Simona Cocco has been a research director at the CNRS since 2013 and a member of Section 5 of the National Committee for Scientific Research since 2018. After studying at the University of Rome La Sapienza, the Franco-Italian researcher obtained a double doctorate in physics and biophysics, following a thesis at the interface between physics and biology in cotutelle between the Department of Biophysics at La Sapienza and the Department of Physics at the École Normale Supérieure in Lyon.

She then did a post-doc at the UIC in Chicago, before becoming a CNRS research fellow at the Complex Fluid Laboratory in Strasbourg. In 2004, she joined the ENS-PSL physics department. From 2009 to 2011, she was a Senior Member at the Institute for Advanced Study at Princeton University.

"I first became interested in applications of statistical physics to neural networks, thanks to the courses of D. Amit, G. Parisi, M. Virasoro at La Sapienza. I then worked on the modeling of DNA micro-mechanics and on single molecule experiments in collaboration with J. Marko, and V. Croquette. Then, I focused my research on model inference from biophysical, genetic and neurosciences data. The increasing amount of data in biology as well as in other domains requires more and more analysis tools crossing statistical physics, inference and computational science.

About Rémi Monasson

Rémi Monasson (Sciences 1988), a former student of the Ecole Normale Supérieure, quickly switched from mathematics to physics. He did his PhD at the ENS, in statistical physics under the supervision of Marc Mézard in (1993), where he started working on interdisciplinary applications of statistical physics, notably on neural networks and combinatorial optimization problems.

He continued as a postdoctoral fellow at the University of Rome La Sapienza for two years, and upon his return became a research fellow at the CNRS in the theoretical physics laboratory of the ENS. He then left for a stay at the UIC in Chicago and then in Strasbourg for 3 years.
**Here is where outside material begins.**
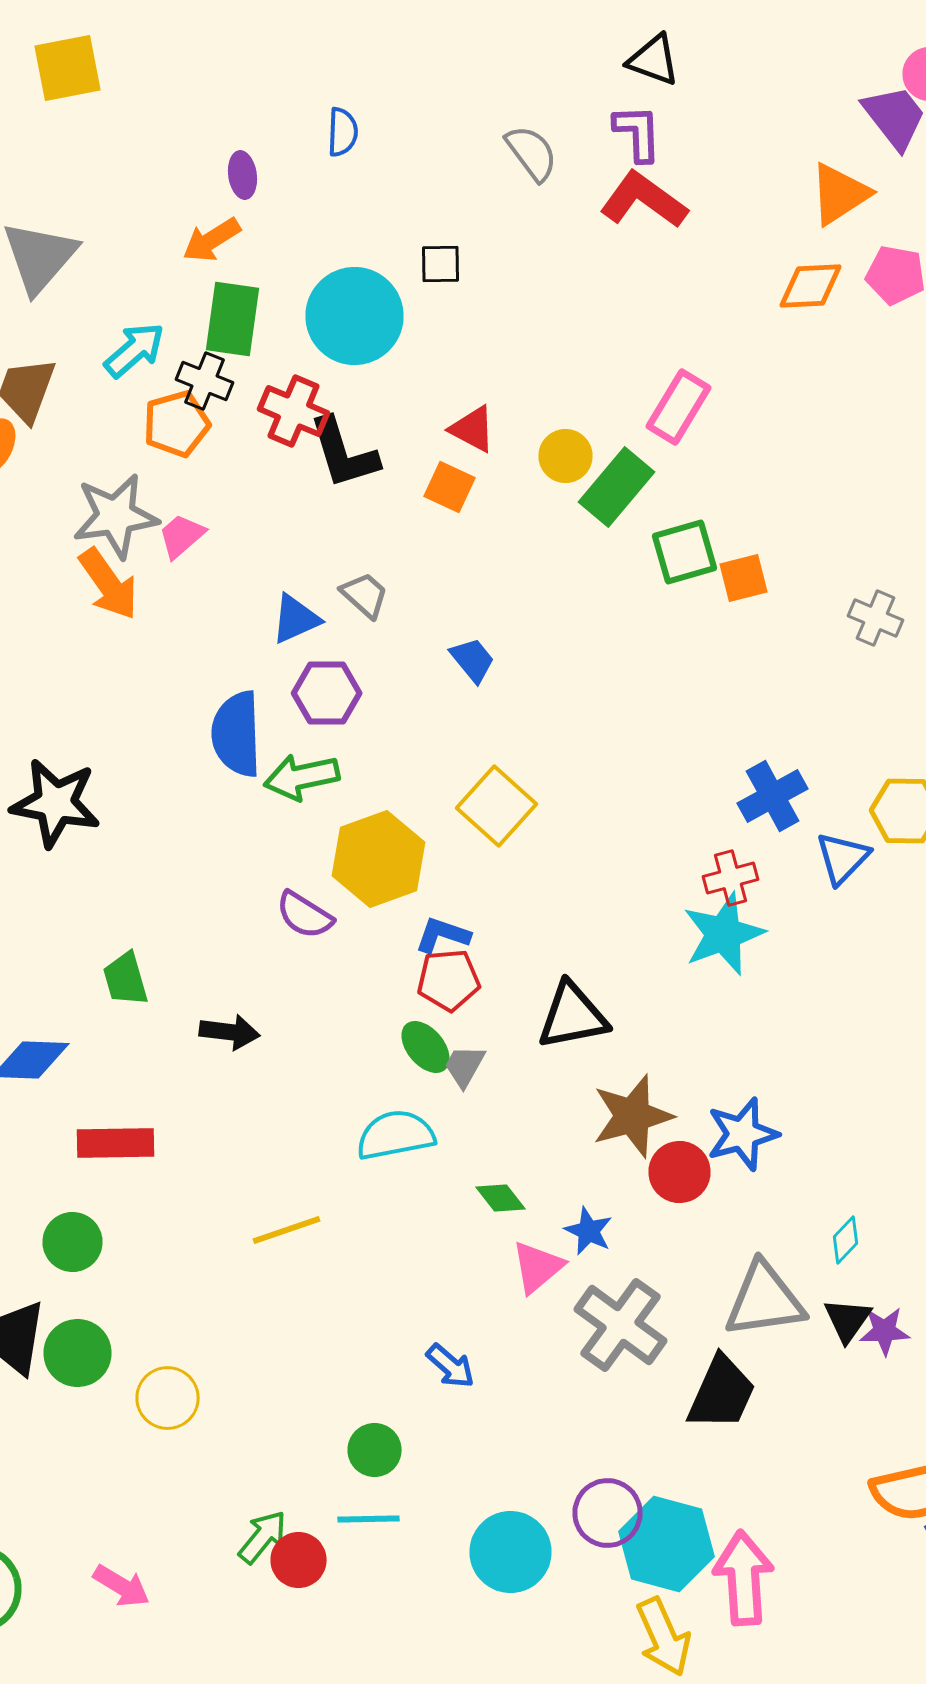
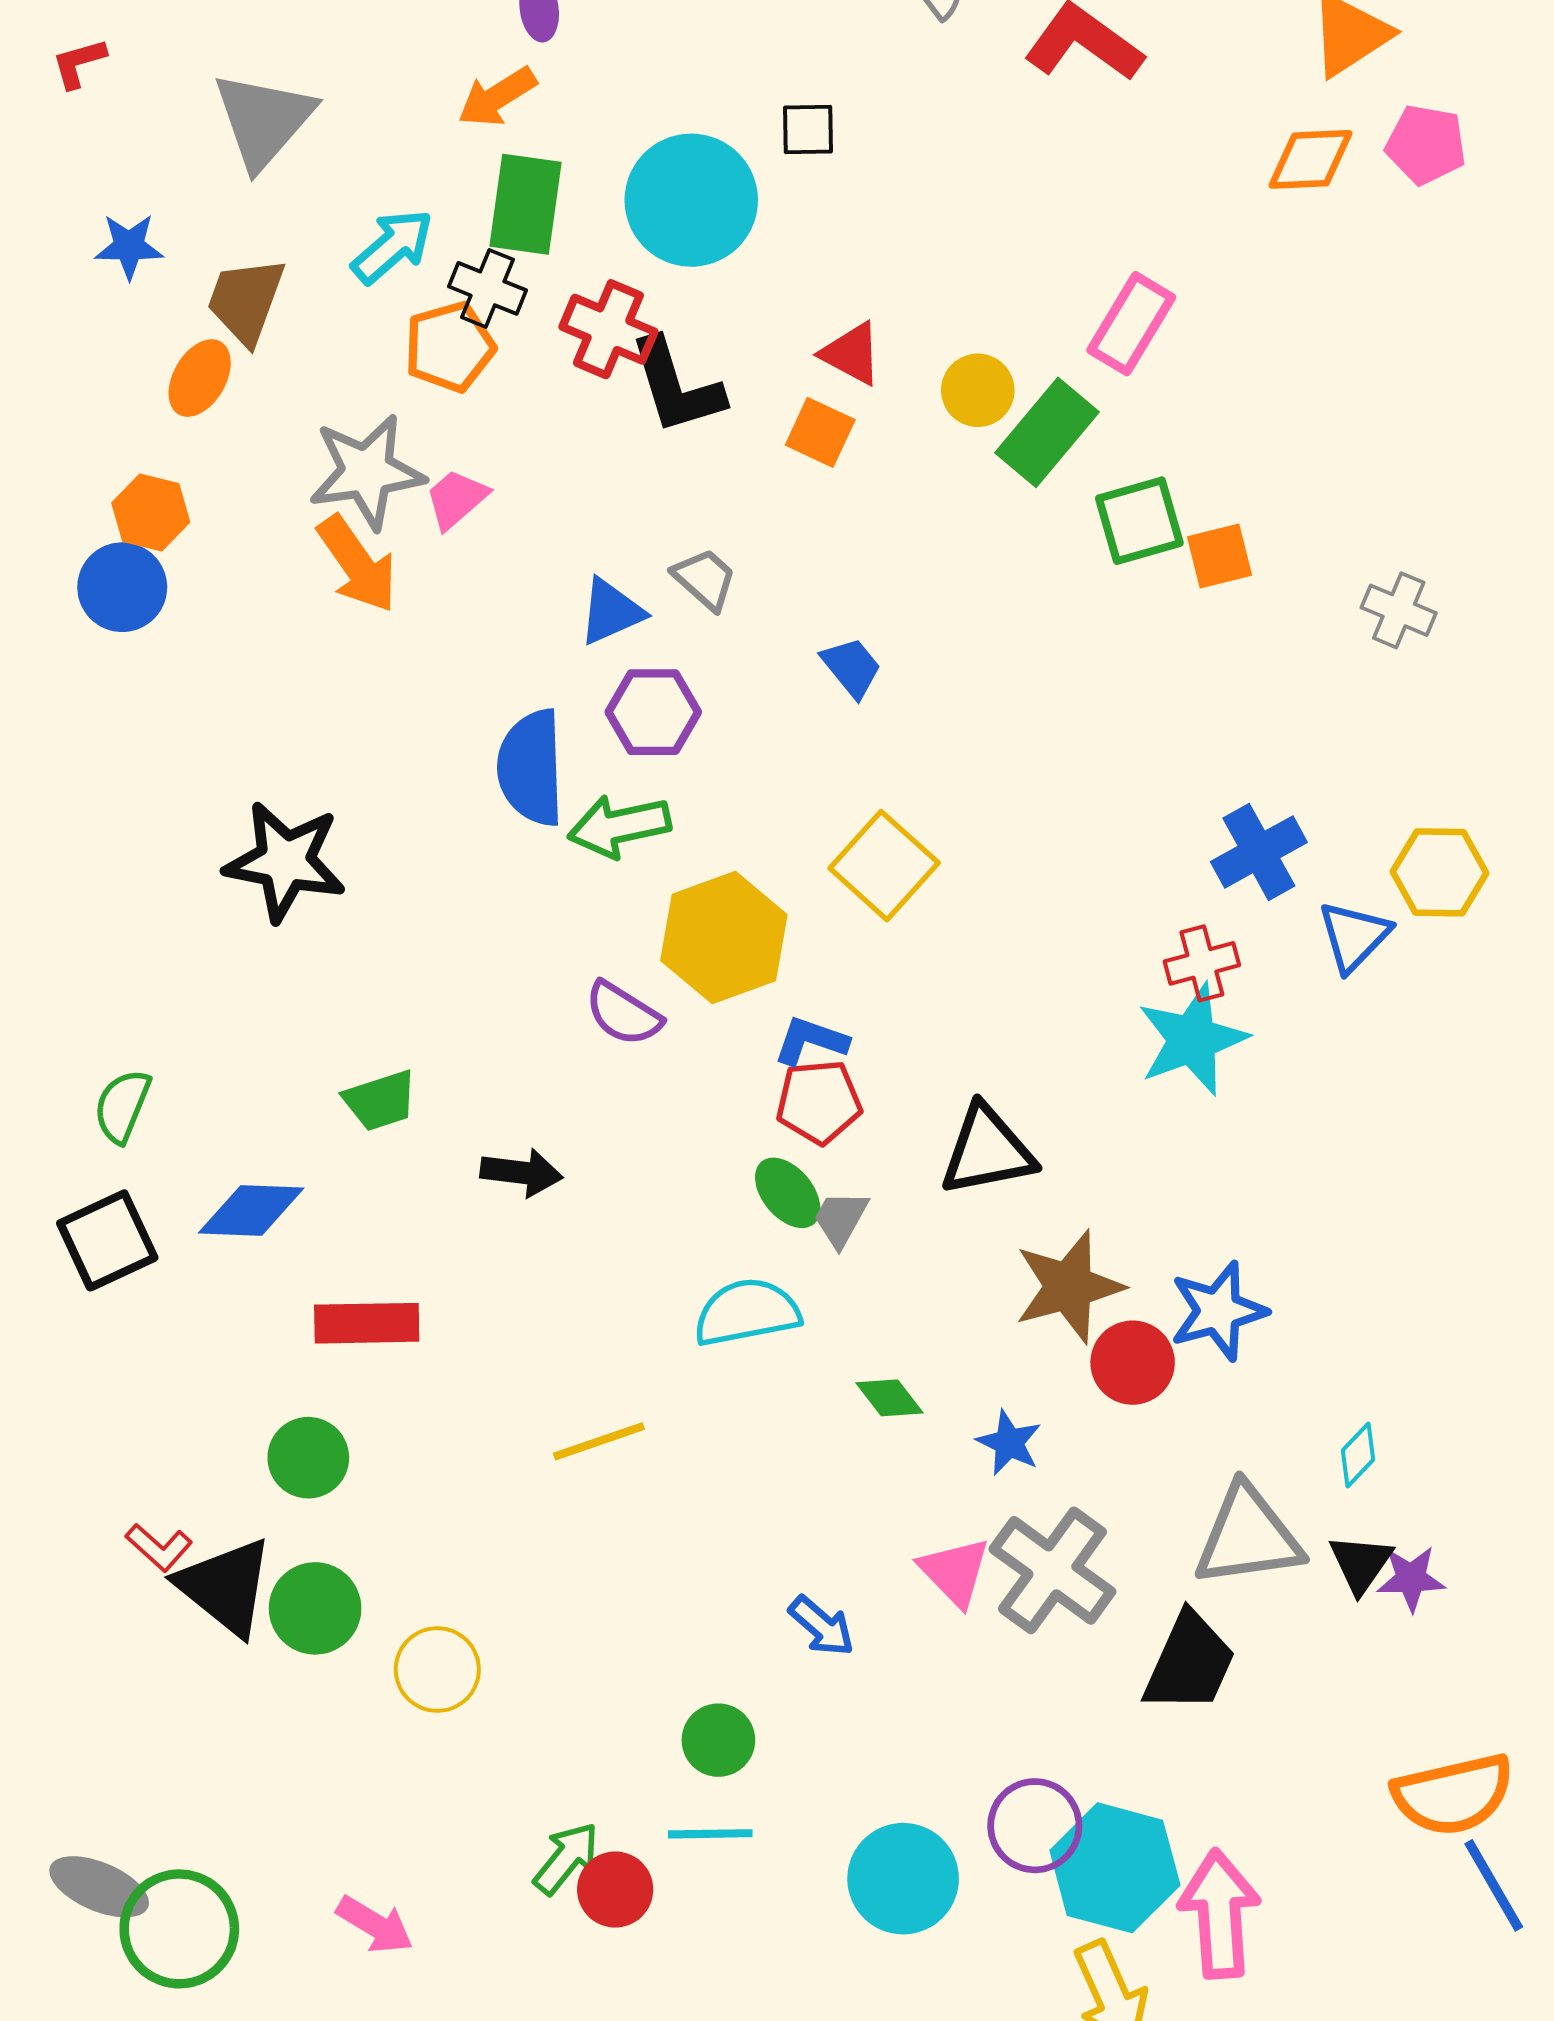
green trapezoid: (126, 979) -> (380, 1101), turned -92
pink triangle: (538, 1267) -> (955, 1572), moved, turned -34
Since 2004, he has been working in the physics department of the ENS, except for a two-year stay in Princeton from 2009 to 2011, where he turned to systems biology following his meeting with S. Leibler. Rémi Monasson is also a professor of physics at École Polytechnique and deputy director of the Institut Henri Poincaré since 2018.

"I have always been attracted by the universal character of statistical physics, in the sense that its problematic - how to understand the emergent properties of a large number of elementary components? - goes far beyond the framework for which it was invented - understanding the properties of gases and thermodynamics - and arises in all sciences. Protein modeling is, along with neuroscience (specifically, how is space represented in the brain?) one of the two big questions I am interested in in biology."